Сунул ноги в странную обувь, напоминавшую дамские боты, и вышел на улицу. Тут же за углом хаты, на темной и тихой деревенской улице увидел Орешина с Немечеком и Закальниковым. Офицеры глядели на тот край неба, где еще дотлевала полоска зари. Вправо от нее, на темном облаке, то и дело вспыхивали красноватые зарницы. Оттуда же слышалось и ворчанье, похожее на громовое.
— Ночной бой, — сказал Орешин, повернув ко мне лицо. — Слушайте и привыкайте!
И опять у меня под ложечкой засосала легкая тошнота страха.
Потом, когда вернулись в хату (тут их называют халупами) все как-то слишком быстро разделись и улеглись. Никто не шутил, не разговаривал, как обычно это у нас завелось. Появилась какая-то отчужденность, словно каждый из нас боялся в чем-то выдать себя другому.
Когда потушили свет, гул пушек стал слышнее, словно приблизился. И вместе с ним в халупу вошел другой звук, всхлипывающий, жалкий. Я не сразу понял, что это от пушек вздрагивают и дребезжат стекла в окнах. Этот звук меня испугал больше, чем сами выстрелы. Словно кто-то безнадежно испуганный молил о пощаде.

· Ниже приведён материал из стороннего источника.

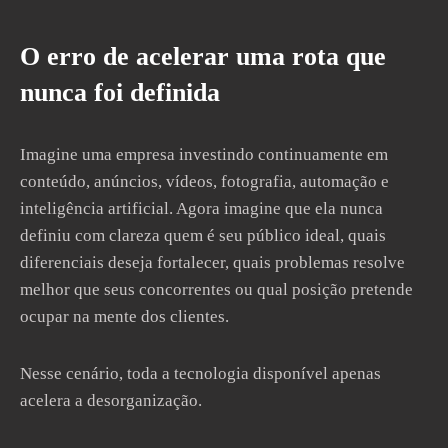
O erro de acelerar uma rota que
nunca foi definida
Imagine uma empresa investindo continuamente em
conteúdo, anúncios, vídeos, fotografia, automação e
inteligência artificial. Agora imagine que ela nunca
definiu com clareza quem é seu público ideal, quais
diferenciais deseja fortalecer, quais problemas resolve
melhor que seus concorrentes ou qual posição pretende
ocupar na mente dos clientes.
Nesse cenário, toda a tecnologia disponível apenas
acelera a desorganização.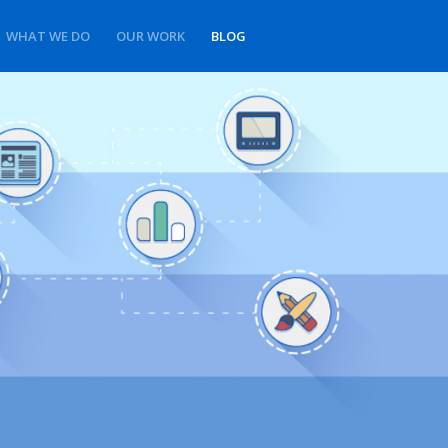
WHAT WE DO
OUR WORK
BLOG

— Вы слышите? — спросил я, приподнимаясь на постели.
Все слышали, конечно, еще никто не успел заснуть, — но мне не ответили. Я понял, что чем-то вопрос мой неуместен, и не повторял его.
Спать мне не хотелось, да и не мог бы я заснуть, слушая непрерывную жалобу стекол. Я оделся, вышел на улицу и долго смотрел на гремящее и вспыхивающее небо. Только теперь наконец я понял, что я на войне, что она вот, предо мной, и что последний город, отделявший меня от нее, уже позади.

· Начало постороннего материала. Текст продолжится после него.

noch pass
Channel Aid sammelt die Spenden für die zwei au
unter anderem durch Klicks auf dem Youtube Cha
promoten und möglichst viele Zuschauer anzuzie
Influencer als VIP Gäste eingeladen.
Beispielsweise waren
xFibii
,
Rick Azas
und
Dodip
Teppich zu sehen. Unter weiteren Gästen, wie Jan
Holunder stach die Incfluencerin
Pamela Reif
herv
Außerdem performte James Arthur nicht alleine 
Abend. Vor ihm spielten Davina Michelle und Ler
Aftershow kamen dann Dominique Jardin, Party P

На облаках, скаливших пасти своих рваных краев, гремело и сверкало ее страшное лицо, и не было уже той силы, которая бы, наперекор чьей-то чужой, враждебной мне воле, вернула бы меня хотя бы на восемнадцать верст назад, в чужой Холм, по улицам которого мы прошли сегодня на рассвете.

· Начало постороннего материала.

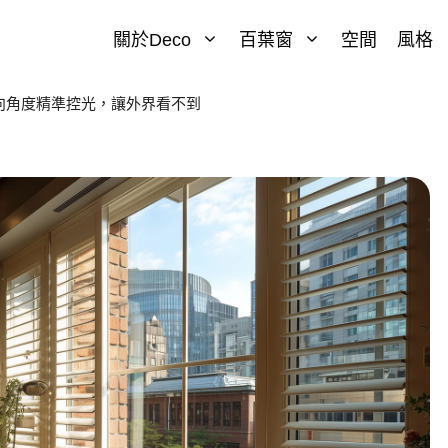
關於Deco
百葉窗
空間
風格
向角度精準控光，讓外界看不到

В душе моей появилось чувство, напоминающее противное жалкое дребезжанье стекол в окошке хаты. Мне захотелось, чтобы меня кто-нибудь пожалел, и стало больно, что у меня, одинокого, такого человека нет.
Но дребезжанье души сменилось злостью за это дребезжанье, и, плюнув, я сказал вслух:
— А плевал я на всё. Убьют — туда и дорога!
Четверо солдат проходившего мимо дозора, замедляя шаги, заглянули мне в лицо — свой ли — и, отдав честь, прошли мимо. Вдруг один из них остановился и, шагнув снова ко мне, сказал нерешительно:
— Здравствуйте, ваше благородие.
— Здравствуй, — удивился я. — Ты моего взвода?
— Никак нет, я — Карякин.
— Какой Карякин?
— Степана Максимовича сын. Вы в нашем доме в Москве жили. На Немецкой.
Оказывается, сын купца-миллионера. В Москве, встречаясь со мной на лестнице и во дворе, он не кланялся. Как всё это странно!
Закальников мне враждебен.
— Что такое вы всё пишете? — неприязненно спрашивает он.
— Нечто вроде дневника, — отвечаю я.
И не без задора:
— А почему это вас беспокоит?
Он молчит, но глаза его после вчерашней ночи совсем ввалились. Наверное, не мог заснуть. А я спал отлично; значит, я сильнее его.
Орешин недоволен, что я пишу в полевой книжке нечто, не относящееся к службе.